### EXERCISE REQUIREMENTS
In which lines of the data does the string "oraz" appear? Copy every one.

### MATERIAL FOR THIS TASK
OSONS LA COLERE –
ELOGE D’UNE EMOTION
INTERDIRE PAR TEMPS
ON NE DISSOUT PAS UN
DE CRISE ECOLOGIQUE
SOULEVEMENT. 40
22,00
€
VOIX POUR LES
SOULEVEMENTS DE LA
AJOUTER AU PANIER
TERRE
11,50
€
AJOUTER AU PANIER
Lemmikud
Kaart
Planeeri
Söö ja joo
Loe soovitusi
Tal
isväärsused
==
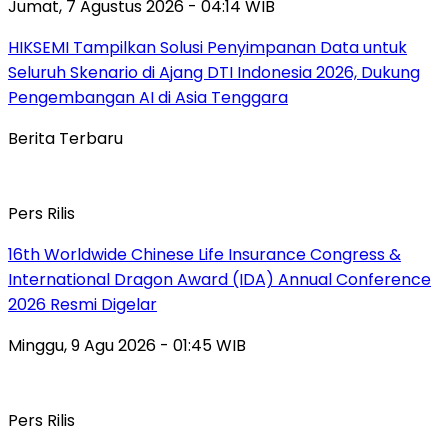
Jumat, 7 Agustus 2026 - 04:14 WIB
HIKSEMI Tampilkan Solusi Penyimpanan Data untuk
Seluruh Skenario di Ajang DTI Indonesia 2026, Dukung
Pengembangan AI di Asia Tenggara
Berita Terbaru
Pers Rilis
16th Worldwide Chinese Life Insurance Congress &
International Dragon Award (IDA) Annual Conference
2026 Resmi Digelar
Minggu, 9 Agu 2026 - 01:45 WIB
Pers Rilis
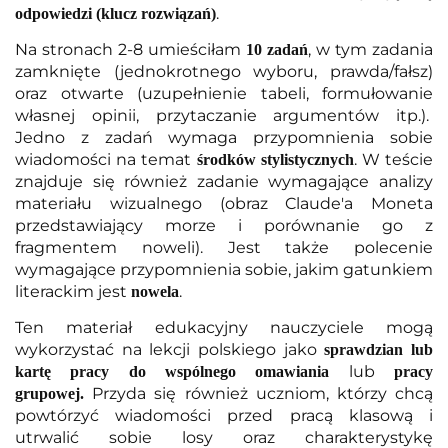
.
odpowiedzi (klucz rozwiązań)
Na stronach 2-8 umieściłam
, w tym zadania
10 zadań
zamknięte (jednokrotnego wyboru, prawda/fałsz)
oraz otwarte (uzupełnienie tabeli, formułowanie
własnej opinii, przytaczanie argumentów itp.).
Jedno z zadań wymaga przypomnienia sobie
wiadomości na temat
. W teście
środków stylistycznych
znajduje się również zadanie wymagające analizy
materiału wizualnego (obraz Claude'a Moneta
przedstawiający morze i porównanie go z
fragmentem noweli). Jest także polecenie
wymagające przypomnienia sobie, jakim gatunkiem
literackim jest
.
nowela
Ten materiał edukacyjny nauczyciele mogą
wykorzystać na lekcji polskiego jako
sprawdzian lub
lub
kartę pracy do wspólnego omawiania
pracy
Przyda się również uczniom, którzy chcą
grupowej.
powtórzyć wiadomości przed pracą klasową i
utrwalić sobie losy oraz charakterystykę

### ANSWER BELOW
oraz otwarte (uzupełnienie tabeli, formułowanie
utrwalić sobie losy oraz charakterystykę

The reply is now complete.